I'm a Python programmer. I fully expect dict keys to be able to be arbitrary objects. But after coding a lot in JS, I realized I could live without it. It's nice, but it's not a show stopper if I don't have it.

Same goes here. Yes, typing is not as good as you wish it was, but Elm is a young language, give it time to evolve. In the meantime, what about the innovative things in it ?

6 comments

> I'm a Python programmer. I fully expect dict keys to be able to be arbitrary objects.

I'm a Python programmer too, and I also fully expect dict keys to be able to be arbitary objects, and I get really frustrated with the fact that they can't be arbitary objects. They have to be hashable objects, and the hash function refuses to hash certain objects that it has decided aren't allowed.

Well, you cannot use a mutable object as a key without some help. What would you expect to happen if the object is modified after being inserted into the dictionary?

If you have a list or dictionary you want to use a key, you can convert it into a tuple which would make it immutable.

If you don't care about performance for larger collections you could just use a list instead of a dictionary, which does not require hashing. Changes to the original mutable object will also be reflected in your list.

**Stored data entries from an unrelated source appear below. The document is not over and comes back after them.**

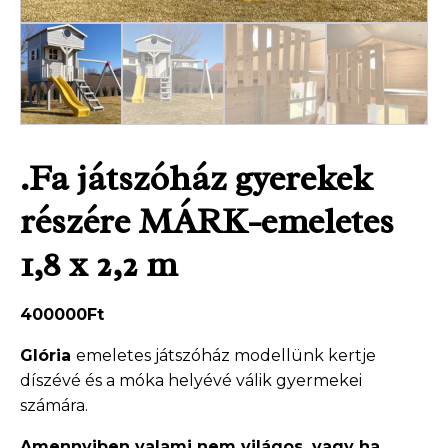
.Fa játszóház gyerekek
részére MÁRK-emeletes
1,8 x 2,2 m
400000
Ft
Glória
emeletes játszóház modellünk kertje
díszévé és a móka helyévé válik gyermekei
számára.
Amennyiben valami nem világos, vagy ha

  > What would you expect to happen if the object is modified after being inserted into the dictionary?
I would expect it to continue to use the object. Why would it matter if it was mutated or not?

You can try it right in your browser with Javascript and the Map() object type. You can mutate the object all you want, as long as it's the same object(-reference) you access the same value in the Map object. Just as I would expect. "Mutable" doesn't change which object you have, only what it looks like inside.

This is where Pythonistas rely on the idea that "we're all consenting adults here". It's very useful to let objects assert that they have an arbitrary, immutable hash value. I've used that ability in Python and it solved problems that would have been very challenging otherwise. Of course, that ability also leads to undocumented behavior if hash values change. Python coders expect dicts to behave in undocumented ways when object hashes change, but it would be a bug if that led to a segfault or a C assertion failure.
I'm genuinely curious how/why this is a problem for Python yet I've never heard of it being a problem for C#. In C# you can override Object.GetHashCode(), and there's no way in C# to even express the constraint/desire "the result of GetHashCode doesn't change (especially after insertion into a container)". Yet I've never heard of anyone in C# having a problem using mutable objects in sets or dictionaries?
To be honest, most Python coders probably never get deep enough in the language to start overriding hash values, and those who do probably understand the implications before they get that deep.
This fundamentally reduces the usefulness of hash representations though. Instead of thinking of dict keys, think sets.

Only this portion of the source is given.